_SUPPLIED DATA_
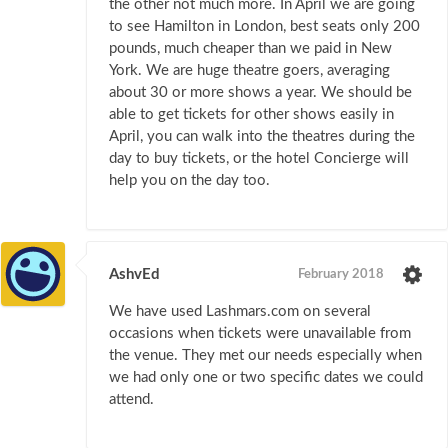
the other not much more. In April we are going
to see Hamilton in London, best seats only 200
pounds, much cheaper than we paid in New
York. We are huge theatre goers, averaging
about 30 or more shows a year. We should be
able to get tickets for other shows easily in
April, you can walk into the theatres during the
day to buy tickets, or the hotel Concierge will
help you on the day too.
AshvEd
February 2018
We have used Lashmars.com on several
occasions when tickets were unavailable from
the venue. They met our needs especially when
we had only one or two specific dates we could
attend.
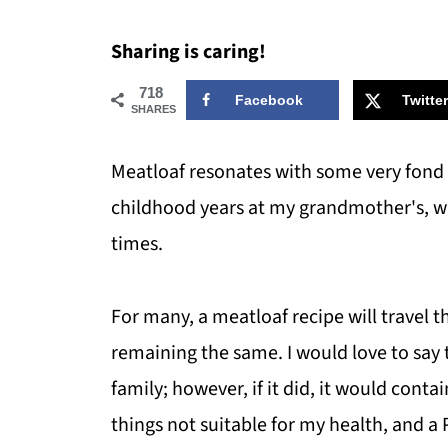
Sharing is caring!
718
Facebook
Twitter
SHARES
Meatloaf resonates with some very fond
childhood years at my grandmother's, w
times.
For many, a meatloaf recipe will travel 
remaining the same. I would love to say 
family; however, if it did, it would cont
things not suitable for my health, and a P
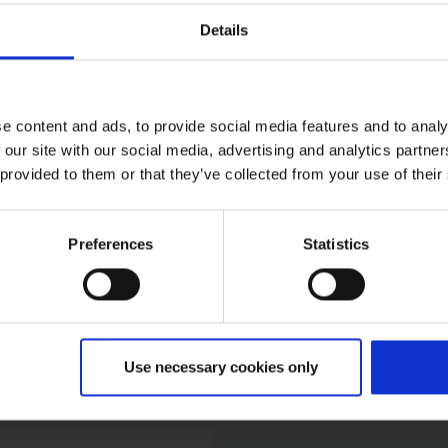
Details
rther press contacts at 
e content and ads, to provide social media features and to analy
 our site with our social media, advertising and analytics partn
 provided to them or that they’ve collected from your use of their
al Police
despolizei)
Preferences
Statistics
ice
e:
+49 2203 9522 0
ail
Use necessary cookies only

_EXERCISE PROMPT_
The records above should be returned exactly; no image belongs in the copy.

_RESPONSE TO THE EXERCISE_
the other not much more. In April we are going
to see Hamilton in London, best seats only 200
pounds, much cheaper than we paid in New
York. We are huge theatre goers, averaging
about 30 or more shows a year. We should be
able to get tickets for other shows easily in
April, you can walk into the theatres during the
day to buy tickets, or the hotel Concierge will
help you on the day too.
AshvEd
February 2018
We have used Lashmars.com on several
occasions when tickets were unavailable from
the venue. They met our needs especially when
we had only one or two specific dates we could
attend.
Sharing is caring!
718
Facebook
Twitter
SHARES
Meatloaf resonates with some very fond
childhood years at my grandmother's, w
times.
For many, a meatloaf recipe will travel 
remaining the same. I would love to say 
family; however, if it did, it would cont
things not suitable for my health, and a P
Details
rther press contacts at 
e content and ads, to provide social media features and to analy
 our site with our social media, advertising and analytics partn
 provided to them or that they’ve collected from your use of their
al Police
despolizei)
Preferences
Statistics
ice
e:
+49 2203 9522 0
ail
Use necessary cookies only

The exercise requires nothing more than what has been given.